When one comes to attempt to put into words the experience of listening to the 4 cds that make up this series it is perhaps helpful to come at the task from a similarly uncluttered stance. Firstly the field recordings themselves have a quiet and yet highly active quality that fits well with the ‘transparent’ element of the title. They come across as thin films removed from the surface of each location. If your interest is simply in intriguing and enjoyable field recordings then these discs offer a great deal on those terms alone.

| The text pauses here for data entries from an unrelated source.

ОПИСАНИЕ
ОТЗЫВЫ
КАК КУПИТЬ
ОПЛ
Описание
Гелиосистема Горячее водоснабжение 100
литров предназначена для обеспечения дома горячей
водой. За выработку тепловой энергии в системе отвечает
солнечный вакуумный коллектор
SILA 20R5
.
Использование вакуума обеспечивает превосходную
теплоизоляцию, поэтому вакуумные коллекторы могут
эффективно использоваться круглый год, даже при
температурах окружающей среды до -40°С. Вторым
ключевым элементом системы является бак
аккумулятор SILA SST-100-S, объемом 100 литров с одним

However, as with Michael’s compositions for conventional instrumentation (there are several discs on wandelweiser including the ‘harmony series’ cd & the ‘an unrhymed chord’ double cd set) his placement of similarly discreet and well judged other sounds – in this case sine tones employed in various pitches – somehow shift the pieces without one being fully aware of how or when this transition actually occurs or indeed returns the listener to the silence that follows. Many of these tones are placed at a level and range as to be easily mistaken for elements in the landscape recorded, whilst others calmly appear above the surface. The placement of these tones and the decisions on how they should impact (or not) on the listener is clearly an important part of composing with this amount of focus.

The use of sine tones (sine waves – single pitched tones, played here in constant strands) has become an accepted method in contemporary music – most actively employed in improvised and electro acoustic music. I’ve heard all kind of views on why this should be the case & indeed opposing views on whether it is actually music at all. To debate that further here would serve no useful purpose (does it even need debating any more ? I hope not), however I will say that my feeling is that there is a link between our willingness to accept these sounds and the momentary tinnitus that we all suffer from – those few seconds which grab our attention and appear like unusual events in even the most routine daily life.

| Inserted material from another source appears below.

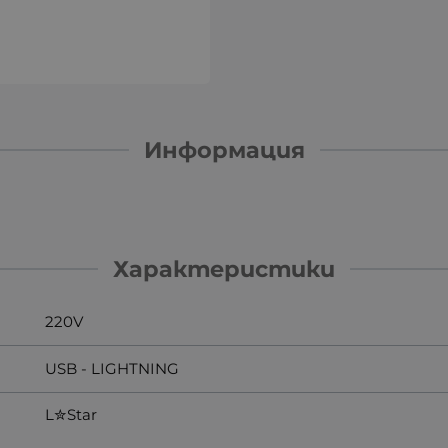
Информация
Характеристики
220V
USB - LIGHTNING
L✮Star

When one attempts to compose using untreated field recordings as a main element of the work there are always those who believe that the skills or inspirations employed are not the same as with ‘proper’ (!) instrumentation or methods of transforming the actual recordings. I’m not sure how long it will take for this view to totally disappear but works like this can only serve to expose further the benefits of the sound world available to those of us who choose to accept or work with this form of compositional language.

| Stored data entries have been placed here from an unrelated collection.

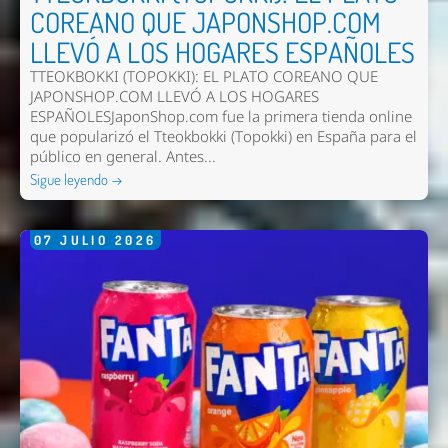
COREANO QUE JAPONSHOP.COM
LLEVÓ A LOS HOGARES ESPAÑOLES
TTEOKBOKKI (TOPOKKI): EL PLATO COREANO QUE
JAPONSHOP.COM LLEVÓ A LOS HOGARES
ESPAÑOLESJaponShop.com fue la primera tienda online
que popularizó el Tteokbokki (Topokki) en España para el
público en general. Antes...
Sigue leyendo →
07
JULIO
2026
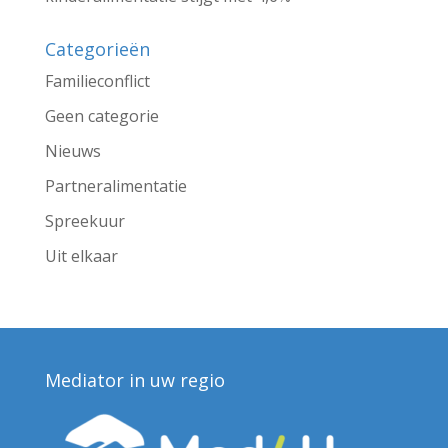
Categorieën
Familieconflict
Geen categorie
Nieuws
Partneralimentatie
Spreekuur
Uit elkaar
Mediator in uw regio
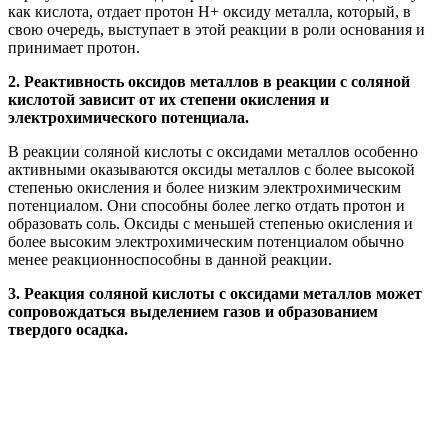
как кислота, отдает протон H+ оксиду металла, который, в
свою очередь, выступает в этой реакции в роли основания и
принимает протон.
2. Реактивность оксидов металлов в реакции с соляной
кислотой зависит от их степени окисления и
электрохимического потенциала.
В реакции соляной кислоты с оксидами металлов особенно
активными оказываются оксиды металлов с более высокой
степенью окисления и более низким электрохимическим
потенциалом. Они способны более легко отдать протон и
образовать соль. Оксиды с меньшей степенью окисления и
более высоким электрохимическим потенциалом обычно
менее реакционноспособны в данной реакции.
3. Реакция соляной кислоты с оксидами металлов может
сопровождаться выделением газов и образованием
твердого осадка.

Listen to these discs at a ‘normal’ level ( keeping the level the same throughout) – as indeed the composer suggests – and their transparency becomes apparent as the sounds combine with those of one’s own surroundings. I quite often found myself checking to see if a piece had actually shifted into its silent coda or trying to work out whether I was listening to the a flight path over San Francisco or actually above me.

We should always remember that in spite of all the technology available to us the fact is still that all that matters when one approaches music / sound & indeed our daily audible enviroments is having open ears, humility and the essential simplicity of ones inspirations or interests.